Le dessein est alors d’y permettre une synergie entre l’acquisition d’instruments et le maintien d’un espace de création au sein duquel les jeunes pratiquants sont toujours invités à suivre des cours de musique individuels, dont la plupart sont notamment dispensés par Vikki (à la batterie) et Donna (au clavier, et au chant). Panayotis, quant à lui, dispense les séances de guitare. Et la notoriété de Donna y fait bien quelque chose ; en pleine collaboration active avec Until Rain, l’ensemble des membres du groupe originaire de Thessalonique est venu plusieurs fois répéter – en résidence – son propre répertoire dans les locaux des Zamaros (et ce, pour deux albums). Ils ont joué dans leur “laboratoire”, y ont séjourné quelques jours et ont même contribué à la dispense de certains cours et ateliers de production.
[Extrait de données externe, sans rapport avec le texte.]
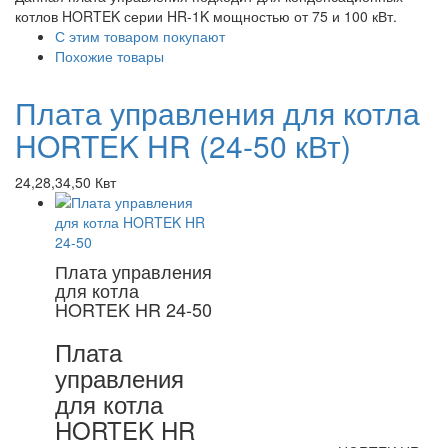
котлов HORTEK серии HR-1K мощностью от 75 и 100 кВт.
С этим товаром покупают
Похожие товары
Плата управления для котла
HORTEK HR (24-50 кВт)
24,28,34,50 Квт
Плата управления
для котла
HORTEK HR 24-50
Плата
управления
для котла
HORTEK HR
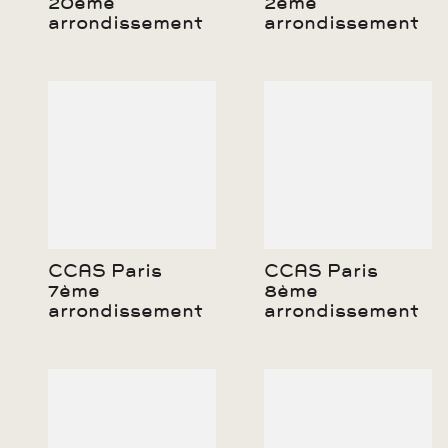
20ème
2ème
arrondissement
arrondissement
CCAS Paris
CCAS Paris
7ème
8ème
arrondissement
arrondissement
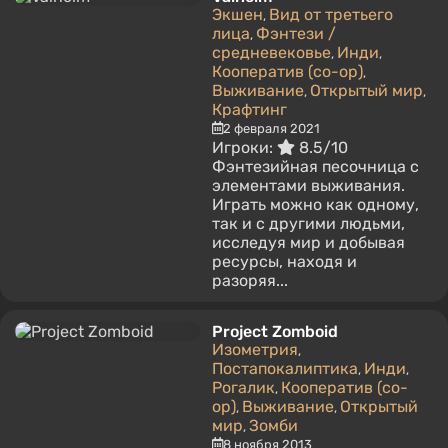
Экшен
Вид от третьего
,
лица
Фэнтези /
,
средневековье
Инди
,
,
Кооператив (co-op)
,
Выживание
Открытый мир
,
,
Крафтинг
2 февраля 2021
Игроки:
8.5/10
Фэнтезийная песочница с
элементами выживания.
Играть можно как одному,
так и с другими людьми,
исследуя мир и добывая
ресурсы, находя и
разоряя...
Project Zomboid
Изометрия
,
Постапокалиптика
Инди
,
,
Рогалик
Кооператив (co-
,
op)
Выживание
Открытый
,
,
мир
Зомби
,
8 ноября 2013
« À l’époque, je ne me rendais pas nécessairement compte si les jeunes qui venaient tester leur musique dans notre Belmont Rock School avaient vraiment la conscience de la chance qu’ils avaient », raconte alors Panayotis. « Même qu’une fois, nous avions invité le chanteur du groupe [ndlr, Cons, son nom] seul à venir collaborer avec nous. Il est venu et s’est donné avec passion dans l’exercice de la transmission. C’était une époque vraiment extraordinaire. » C’est le monde dans lequel Donna et Vikki, en tant que pleines artistes, sont nées. Rien que cela ! Avec leur groupe, comprenant également Téo Ziga à la basse et Victor Despland à la batterie, elles seront en concert le 14 mars prochain à Yverdon-les-Bains. À ne pas manquer.